Give back an exact copy of the lines in the records below, from the line that has "Матч явно не вызвал зр" through the line that has "perguntar à Einstein como os", and nothing besides.
Top of Input data
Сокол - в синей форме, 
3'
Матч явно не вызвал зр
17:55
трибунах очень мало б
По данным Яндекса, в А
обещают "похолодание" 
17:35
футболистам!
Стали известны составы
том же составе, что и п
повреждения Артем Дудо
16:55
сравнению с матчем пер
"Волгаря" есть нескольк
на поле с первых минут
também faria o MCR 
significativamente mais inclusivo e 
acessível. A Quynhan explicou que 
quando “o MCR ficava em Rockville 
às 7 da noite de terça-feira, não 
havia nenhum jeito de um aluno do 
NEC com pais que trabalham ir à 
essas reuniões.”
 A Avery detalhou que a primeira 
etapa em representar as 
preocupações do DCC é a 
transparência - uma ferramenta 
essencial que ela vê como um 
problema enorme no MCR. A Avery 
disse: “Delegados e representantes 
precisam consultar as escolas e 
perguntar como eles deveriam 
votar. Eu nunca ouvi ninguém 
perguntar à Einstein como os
Bottom of Input data
Top of Input data
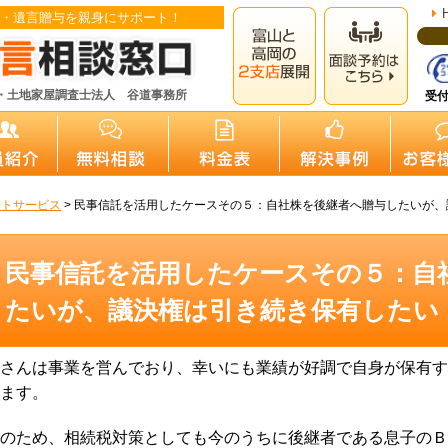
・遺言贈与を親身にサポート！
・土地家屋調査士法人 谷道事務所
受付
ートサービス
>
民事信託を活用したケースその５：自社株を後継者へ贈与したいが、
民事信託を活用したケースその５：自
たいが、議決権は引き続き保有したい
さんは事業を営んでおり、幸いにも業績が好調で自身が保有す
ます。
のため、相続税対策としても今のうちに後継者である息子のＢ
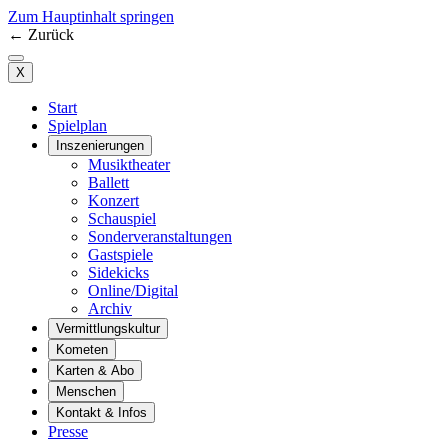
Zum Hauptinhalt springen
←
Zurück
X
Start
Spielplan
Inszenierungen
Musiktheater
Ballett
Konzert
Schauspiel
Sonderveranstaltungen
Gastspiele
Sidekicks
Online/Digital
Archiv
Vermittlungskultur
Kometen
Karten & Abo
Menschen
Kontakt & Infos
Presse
Bottom of Input data
Top of Input data
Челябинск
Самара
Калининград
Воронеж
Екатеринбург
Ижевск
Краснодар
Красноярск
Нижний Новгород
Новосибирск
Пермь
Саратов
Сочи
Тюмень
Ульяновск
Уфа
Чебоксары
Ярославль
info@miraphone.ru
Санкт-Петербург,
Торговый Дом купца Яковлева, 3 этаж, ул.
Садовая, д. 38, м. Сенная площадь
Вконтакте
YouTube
Bottom of Input data
**Exercise output:**
Матч явно не вызвал зр
17:55
трибунах очень мало б
По данным Яндекса, в А
обещают "похолодание" 
17:35
футболистам!
Стали известны составы
том же составе, что и п
повреждения Артем Дудо
16:55
сравнению с матчем пер
"Волгаря" есть нескольк
на поле с первых минут
também faria o MCR 
significativamente mais inclusivo e 
acessível. A Quynhan explicou que 
quando “o MCR ficava em Rockville 
às 7 da noite de terça-feira, não 
havia nenhum jeito de um aluno do 
NEC com pais que trabalham ir à 
essas reuniões.”
 A Avery detalhou que a primeira 
etapa em representar as 
preocupações do DCC é a 
transparência - uma ferramenta 
essencial que ela vê como um 
problema enorme no MCR. A Avery 
disse: “Delegados e representantes 
precisam consultar as escolas e 
perguntar como eles deveriam 
votar. Eu nunca ouvi ninguém 
perguntar à Einstein como os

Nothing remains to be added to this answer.